WHAT THE TASK ASKS » Please restate the entries verbatim. The copy should hold no pictures.

(INPUT DATA Opens)

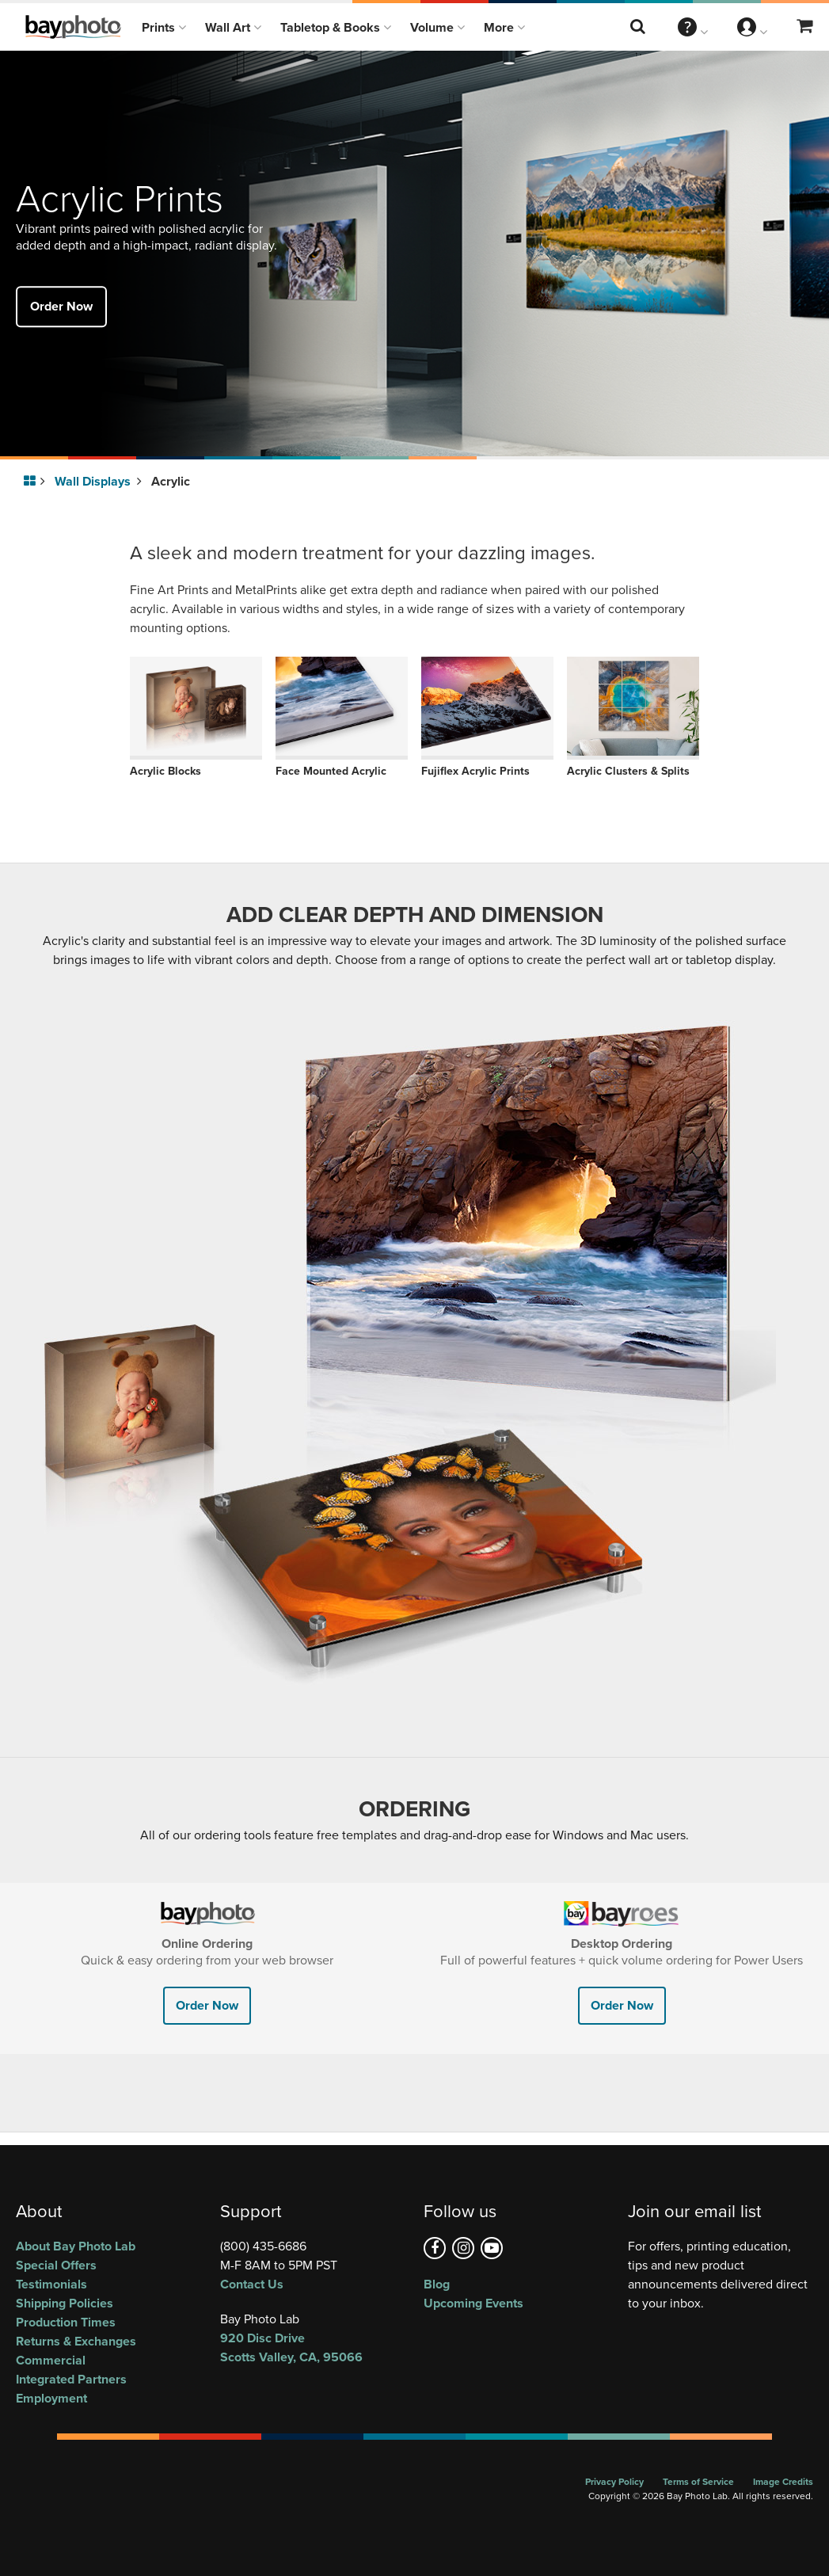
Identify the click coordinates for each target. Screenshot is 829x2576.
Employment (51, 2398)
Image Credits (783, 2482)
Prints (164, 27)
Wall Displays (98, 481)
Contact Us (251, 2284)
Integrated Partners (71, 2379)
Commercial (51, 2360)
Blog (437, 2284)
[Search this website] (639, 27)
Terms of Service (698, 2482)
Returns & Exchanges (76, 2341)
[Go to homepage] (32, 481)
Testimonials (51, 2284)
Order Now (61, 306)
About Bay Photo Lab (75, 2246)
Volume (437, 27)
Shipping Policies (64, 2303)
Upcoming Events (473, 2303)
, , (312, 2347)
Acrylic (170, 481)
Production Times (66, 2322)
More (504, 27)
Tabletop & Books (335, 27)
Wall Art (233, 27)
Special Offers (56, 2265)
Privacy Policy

(INPUT DATA Closes)

YOUR RESPONSE »
Identify the click coordinates for each target. Screenshot is 829x2576.
Employment (51, 2398)
Image Credits (783, 2482)
Prints (164, 27)
Wall Displays (98, 481)
Contact Us (251, 2284)
Integrated Partners (71, 2379)
Commercial (51, 2360)
Blog (437, 2284)
[Search this website] (639, 27)
Terms of Service (698, 2482)
Returns & Exchanges (76, 2341)
[Go to homepage] (32, 481)
Testimonials (51, 2284)
Order Now (61, 306)
About Bay Photo Lab (75, 2246)
Volume (437, 27)
Shipping Policies (64, 2303)
Upcoming Events (473, 2303)
, , (312, 2347)
Acrylic (170, 481)
Production Times (66, 2322)
More (504, 27)
Tabletop & Books (335, 27)
Wall Art (233, 27)
Special Offers (56, 2265)
Privacy Policy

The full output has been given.